Certes, ce pouvoir est tangible dans la capacité de résistance de Frodo. Mais il faut noter toutes les occurrences dispersées où Sam pose les bonnes questions ou a les bonnes réactions. Ainsi, dans la maison de Bombadil, il est le seul à ne pas faire de cauchemard. il sait qu’il est à l’abri, et ne partage pas la perméabilité des autres, déjà, à la suggestion par l’Ennemi. Dans l’Emin Muil, il refuse le pessimisme de Frodo en disant sait-on jamais ? quand Frodo évoque la possibilité qu’ils ne revoient jamais leurs amis. Et tout au long de son parcours avec Frodo, non content de s’occuper de l’intendance, c’est lui qui montre le plus de résistance a l’Ennemi. Cette mise en valeur de ses qualités hobbittes culmine lorsqu’allant délivrer Frodo, l’Anneau le suggère quand il entre véritablement en Mordor. Mais même alors, l’illusion de pouvoir que lui propose l’Anneau reste emminemment hobbitte et ancrée dans la terre: faire fleurir et fertiliser le désert qu’est Mordor. Et parce que l’Anneau est hors de son aire de suggestion habituelle, il n’a que peu de prise sur Sam, qui rejette la tentation avec une facilité déconcertante. Frodo, Galadriel et Gandalf avaient du mal à résister à la simple vue de l’Anneau. Et ils étaient à des lieues du Mordor. Sam lui est en Mordor, et vient juste d’enlever l’Anneau. et pourtant, il rejette la tentation d’un mouvement d’épaules. Le pouvoir de Sam, celui de Hobbits, c’est celui-là, de rester ancré dans la réalité, de ne pas se laisser séduire par le rêve.
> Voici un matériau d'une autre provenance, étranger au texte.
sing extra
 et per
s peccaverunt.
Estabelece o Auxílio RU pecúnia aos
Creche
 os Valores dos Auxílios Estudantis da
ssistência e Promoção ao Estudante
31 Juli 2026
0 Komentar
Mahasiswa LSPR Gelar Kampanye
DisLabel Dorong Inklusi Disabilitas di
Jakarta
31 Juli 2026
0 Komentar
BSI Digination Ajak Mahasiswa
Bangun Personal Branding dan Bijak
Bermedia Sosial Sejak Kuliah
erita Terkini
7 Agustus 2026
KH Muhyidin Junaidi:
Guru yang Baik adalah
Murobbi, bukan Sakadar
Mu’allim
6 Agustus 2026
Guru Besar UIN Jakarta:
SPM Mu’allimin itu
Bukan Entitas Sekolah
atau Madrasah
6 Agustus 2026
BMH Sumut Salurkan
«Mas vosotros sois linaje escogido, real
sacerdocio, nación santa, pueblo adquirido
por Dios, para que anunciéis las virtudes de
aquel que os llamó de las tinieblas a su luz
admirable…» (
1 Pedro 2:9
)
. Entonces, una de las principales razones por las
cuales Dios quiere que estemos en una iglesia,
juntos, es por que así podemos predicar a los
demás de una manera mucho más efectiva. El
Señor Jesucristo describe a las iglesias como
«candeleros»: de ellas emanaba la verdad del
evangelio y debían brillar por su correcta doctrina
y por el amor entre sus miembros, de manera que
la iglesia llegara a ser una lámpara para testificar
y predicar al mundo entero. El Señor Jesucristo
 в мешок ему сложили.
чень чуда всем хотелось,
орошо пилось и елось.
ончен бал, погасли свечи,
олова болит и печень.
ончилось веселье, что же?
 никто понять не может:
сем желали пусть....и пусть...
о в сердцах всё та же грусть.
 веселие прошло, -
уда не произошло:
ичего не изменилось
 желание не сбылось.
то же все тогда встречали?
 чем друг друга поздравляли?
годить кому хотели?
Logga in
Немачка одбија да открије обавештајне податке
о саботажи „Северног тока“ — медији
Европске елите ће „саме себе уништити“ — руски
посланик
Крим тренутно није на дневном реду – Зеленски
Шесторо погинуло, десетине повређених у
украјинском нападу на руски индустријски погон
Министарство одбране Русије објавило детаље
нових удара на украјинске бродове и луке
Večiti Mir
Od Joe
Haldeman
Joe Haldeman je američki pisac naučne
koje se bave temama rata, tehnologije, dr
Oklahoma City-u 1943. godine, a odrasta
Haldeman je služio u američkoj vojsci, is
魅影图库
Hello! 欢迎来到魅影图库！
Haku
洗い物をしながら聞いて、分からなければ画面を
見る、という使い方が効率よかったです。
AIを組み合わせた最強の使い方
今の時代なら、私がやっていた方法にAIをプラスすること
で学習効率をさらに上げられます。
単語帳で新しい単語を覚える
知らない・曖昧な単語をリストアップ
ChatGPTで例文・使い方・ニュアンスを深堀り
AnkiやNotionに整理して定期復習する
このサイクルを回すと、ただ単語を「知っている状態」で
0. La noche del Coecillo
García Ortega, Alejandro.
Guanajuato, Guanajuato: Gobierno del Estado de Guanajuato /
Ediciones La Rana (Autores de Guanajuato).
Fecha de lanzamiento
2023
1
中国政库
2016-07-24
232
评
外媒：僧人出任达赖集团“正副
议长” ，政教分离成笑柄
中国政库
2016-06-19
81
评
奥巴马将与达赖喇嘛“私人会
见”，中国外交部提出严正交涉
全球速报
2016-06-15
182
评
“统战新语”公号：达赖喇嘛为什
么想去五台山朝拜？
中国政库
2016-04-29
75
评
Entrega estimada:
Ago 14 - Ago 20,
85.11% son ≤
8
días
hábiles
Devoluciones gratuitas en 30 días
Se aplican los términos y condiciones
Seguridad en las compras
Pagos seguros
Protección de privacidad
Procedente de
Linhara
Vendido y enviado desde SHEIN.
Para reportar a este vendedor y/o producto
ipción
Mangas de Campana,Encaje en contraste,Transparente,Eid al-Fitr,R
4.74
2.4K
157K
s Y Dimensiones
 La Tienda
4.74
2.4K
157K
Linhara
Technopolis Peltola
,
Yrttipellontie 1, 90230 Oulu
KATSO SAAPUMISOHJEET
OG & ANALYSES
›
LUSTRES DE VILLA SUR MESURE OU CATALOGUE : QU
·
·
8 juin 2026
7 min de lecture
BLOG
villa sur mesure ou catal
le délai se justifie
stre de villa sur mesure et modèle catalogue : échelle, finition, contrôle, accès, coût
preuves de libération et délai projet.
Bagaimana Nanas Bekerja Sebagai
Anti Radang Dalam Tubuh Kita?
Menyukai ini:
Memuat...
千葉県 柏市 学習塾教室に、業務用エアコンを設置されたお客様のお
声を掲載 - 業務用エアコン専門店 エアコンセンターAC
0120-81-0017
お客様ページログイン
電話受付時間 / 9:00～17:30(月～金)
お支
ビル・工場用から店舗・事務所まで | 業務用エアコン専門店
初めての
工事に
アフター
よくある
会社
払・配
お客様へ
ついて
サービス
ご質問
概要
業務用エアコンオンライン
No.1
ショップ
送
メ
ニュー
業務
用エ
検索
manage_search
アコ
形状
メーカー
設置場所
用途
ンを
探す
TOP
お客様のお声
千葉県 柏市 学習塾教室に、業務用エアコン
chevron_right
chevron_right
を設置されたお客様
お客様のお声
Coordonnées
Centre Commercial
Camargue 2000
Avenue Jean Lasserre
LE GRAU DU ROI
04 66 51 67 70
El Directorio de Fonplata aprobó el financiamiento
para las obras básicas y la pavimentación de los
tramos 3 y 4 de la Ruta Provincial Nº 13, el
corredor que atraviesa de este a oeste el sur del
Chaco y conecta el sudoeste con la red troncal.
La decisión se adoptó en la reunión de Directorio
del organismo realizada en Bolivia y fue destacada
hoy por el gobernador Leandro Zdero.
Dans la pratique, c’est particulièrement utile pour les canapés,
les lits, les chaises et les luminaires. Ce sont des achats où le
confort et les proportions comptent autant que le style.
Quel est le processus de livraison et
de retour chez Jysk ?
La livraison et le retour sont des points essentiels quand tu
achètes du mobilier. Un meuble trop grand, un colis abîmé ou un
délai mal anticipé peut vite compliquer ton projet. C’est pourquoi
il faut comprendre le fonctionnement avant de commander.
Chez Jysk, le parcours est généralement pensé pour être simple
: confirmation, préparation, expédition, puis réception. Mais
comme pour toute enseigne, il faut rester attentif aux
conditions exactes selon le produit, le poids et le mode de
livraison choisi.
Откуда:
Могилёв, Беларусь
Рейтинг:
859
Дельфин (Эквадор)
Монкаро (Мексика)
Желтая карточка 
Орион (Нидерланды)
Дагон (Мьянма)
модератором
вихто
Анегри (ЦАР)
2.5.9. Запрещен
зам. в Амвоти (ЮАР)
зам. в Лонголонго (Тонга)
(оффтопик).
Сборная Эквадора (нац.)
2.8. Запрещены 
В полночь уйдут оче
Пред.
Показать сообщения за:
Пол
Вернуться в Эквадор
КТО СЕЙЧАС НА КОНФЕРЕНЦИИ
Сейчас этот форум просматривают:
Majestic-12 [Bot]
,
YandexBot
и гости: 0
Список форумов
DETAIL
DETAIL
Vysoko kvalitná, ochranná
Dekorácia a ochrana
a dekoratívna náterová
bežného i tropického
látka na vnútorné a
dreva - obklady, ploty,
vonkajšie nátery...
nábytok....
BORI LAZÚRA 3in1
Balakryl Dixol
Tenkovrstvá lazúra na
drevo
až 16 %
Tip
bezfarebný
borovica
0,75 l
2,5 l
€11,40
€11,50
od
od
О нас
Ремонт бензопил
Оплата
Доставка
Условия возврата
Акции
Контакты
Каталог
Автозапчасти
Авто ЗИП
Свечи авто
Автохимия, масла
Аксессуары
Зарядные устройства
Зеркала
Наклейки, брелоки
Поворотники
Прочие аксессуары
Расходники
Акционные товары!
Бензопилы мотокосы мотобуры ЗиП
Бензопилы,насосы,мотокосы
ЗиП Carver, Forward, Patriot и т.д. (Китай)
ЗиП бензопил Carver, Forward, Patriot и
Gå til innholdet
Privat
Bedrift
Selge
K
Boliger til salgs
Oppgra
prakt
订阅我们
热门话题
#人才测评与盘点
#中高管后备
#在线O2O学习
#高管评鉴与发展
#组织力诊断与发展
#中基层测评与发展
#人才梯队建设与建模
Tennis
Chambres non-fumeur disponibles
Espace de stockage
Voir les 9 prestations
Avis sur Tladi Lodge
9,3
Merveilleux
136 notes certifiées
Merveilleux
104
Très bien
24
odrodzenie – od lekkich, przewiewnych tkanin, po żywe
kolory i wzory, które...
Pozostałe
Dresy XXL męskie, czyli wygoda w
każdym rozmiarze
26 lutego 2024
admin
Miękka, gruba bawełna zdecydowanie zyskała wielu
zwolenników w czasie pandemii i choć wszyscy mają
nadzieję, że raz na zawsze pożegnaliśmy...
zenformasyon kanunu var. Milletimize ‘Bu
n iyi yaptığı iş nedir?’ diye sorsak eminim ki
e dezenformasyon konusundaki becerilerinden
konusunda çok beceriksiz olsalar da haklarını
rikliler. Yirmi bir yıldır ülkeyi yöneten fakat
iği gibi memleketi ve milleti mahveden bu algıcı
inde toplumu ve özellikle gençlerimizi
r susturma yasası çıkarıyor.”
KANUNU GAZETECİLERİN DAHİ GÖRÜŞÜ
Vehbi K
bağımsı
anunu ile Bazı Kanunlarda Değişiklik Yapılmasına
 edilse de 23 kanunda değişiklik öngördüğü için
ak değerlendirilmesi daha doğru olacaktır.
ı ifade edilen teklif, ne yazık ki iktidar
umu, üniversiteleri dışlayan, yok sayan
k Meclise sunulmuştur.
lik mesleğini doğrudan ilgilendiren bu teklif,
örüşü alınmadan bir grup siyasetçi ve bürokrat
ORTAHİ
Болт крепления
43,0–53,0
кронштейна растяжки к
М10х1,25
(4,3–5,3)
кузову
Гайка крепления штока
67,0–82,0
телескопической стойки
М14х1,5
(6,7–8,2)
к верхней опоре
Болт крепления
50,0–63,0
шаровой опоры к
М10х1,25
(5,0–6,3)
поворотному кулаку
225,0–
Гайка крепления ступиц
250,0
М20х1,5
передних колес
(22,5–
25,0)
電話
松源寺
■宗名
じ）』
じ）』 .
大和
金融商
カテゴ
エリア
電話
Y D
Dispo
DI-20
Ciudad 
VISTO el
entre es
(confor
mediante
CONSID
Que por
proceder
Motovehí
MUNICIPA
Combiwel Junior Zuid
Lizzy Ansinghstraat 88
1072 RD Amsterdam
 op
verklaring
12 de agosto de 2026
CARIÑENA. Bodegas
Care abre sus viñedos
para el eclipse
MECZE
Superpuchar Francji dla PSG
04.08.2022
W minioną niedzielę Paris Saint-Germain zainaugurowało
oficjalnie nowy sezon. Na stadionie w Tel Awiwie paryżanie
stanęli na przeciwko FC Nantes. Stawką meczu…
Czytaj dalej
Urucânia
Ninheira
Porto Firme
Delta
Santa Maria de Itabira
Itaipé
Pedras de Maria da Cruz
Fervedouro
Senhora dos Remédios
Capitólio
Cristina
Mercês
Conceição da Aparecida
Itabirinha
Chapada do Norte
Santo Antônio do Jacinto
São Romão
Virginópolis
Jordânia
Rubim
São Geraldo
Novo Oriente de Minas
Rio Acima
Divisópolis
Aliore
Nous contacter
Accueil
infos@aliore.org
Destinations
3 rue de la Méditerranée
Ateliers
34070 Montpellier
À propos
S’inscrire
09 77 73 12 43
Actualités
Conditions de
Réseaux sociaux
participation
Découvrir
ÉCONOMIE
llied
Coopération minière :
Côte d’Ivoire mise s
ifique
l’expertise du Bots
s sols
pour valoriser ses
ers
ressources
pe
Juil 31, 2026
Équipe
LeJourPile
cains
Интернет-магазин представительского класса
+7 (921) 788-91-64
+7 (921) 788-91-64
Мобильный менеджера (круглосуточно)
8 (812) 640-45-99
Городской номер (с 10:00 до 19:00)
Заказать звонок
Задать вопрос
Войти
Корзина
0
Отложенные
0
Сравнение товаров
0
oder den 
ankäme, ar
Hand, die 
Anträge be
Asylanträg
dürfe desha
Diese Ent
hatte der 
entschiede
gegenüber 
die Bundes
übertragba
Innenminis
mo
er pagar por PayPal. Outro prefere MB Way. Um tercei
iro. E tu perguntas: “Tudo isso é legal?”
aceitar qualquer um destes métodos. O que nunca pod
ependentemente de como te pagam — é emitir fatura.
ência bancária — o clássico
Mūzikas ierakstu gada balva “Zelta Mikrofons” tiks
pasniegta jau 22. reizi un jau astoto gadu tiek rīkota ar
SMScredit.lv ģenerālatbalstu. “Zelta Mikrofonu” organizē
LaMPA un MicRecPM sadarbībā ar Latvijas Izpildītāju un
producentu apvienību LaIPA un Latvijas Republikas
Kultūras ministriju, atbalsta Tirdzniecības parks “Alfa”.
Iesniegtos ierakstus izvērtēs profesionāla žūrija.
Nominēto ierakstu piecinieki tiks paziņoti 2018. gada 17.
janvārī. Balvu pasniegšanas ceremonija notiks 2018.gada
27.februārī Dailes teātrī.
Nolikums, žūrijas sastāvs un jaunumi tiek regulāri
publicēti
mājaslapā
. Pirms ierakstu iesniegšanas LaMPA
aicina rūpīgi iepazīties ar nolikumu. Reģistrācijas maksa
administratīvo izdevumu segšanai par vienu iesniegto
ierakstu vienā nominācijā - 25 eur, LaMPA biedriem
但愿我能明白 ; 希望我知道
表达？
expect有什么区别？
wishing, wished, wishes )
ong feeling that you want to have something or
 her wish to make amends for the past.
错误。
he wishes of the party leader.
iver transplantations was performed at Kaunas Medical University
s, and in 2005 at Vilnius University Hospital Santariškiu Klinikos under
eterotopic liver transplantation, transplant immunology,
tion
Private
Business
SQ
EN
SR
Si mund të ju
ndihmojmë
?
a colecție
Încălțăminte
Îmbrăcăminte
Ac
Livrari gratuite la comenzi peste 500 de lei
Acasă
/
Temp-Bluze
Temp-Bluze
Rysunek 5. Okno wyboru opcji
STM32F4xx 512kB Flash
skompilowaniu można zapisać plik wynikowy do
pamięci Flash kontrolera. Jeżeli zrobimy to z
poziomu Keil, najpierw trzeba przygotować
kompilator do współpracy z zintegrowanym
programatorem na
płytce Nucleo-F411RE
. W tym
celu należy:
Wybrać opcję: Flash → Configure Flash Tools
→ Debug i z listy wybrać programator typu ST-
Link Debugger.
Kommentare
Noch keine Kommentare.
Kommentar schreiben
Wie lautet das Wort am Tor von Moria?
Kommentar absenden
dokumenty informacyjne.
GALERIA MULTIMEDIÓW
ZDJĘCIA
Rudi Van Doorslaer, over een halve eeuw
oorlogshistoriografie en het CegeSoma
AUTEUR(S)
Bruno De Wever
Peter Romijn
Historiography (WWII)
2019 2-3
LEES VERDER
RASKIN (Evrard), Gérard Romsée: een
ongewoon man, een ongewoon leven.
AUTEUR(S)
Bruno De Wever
Deux illustrations de plus: il est le seul à qui Galadriel fait un cadeau fertile, au sens où le cadeau produira quelque chose au-delà de la guerre. Et surtout cette prodigieuse question, perdue à la fin d’une conversation: Frodo disant qu’il aimerait pouvoir rejoindre Bilbo et écrire et ils vécurent heureux jusqu’à la fin de leurs jours, Sam répond Mais où vivront-ils ? C’est ce que je me suis souvent demandé. Ce qui, à la lumière de la conclusion du livre, se révèle être d’une rare pénétration.

Il y a beaucoup d’autres occurrences où Sam manifeste ce pouvoir de la Terre, ce pouvoir de n’être pas corruptible et de toujours penser à la possibilité de continuer à engendrer quelque chose. Je ne les ai pas tous en tête, et je vous laisse le plaisir de les découvrir par vous-mêmes. Si ce texte vous fait relire le Seigneur des Anneaux avec une attention particulière pour Sam, alors ces mots auront rempli leur office.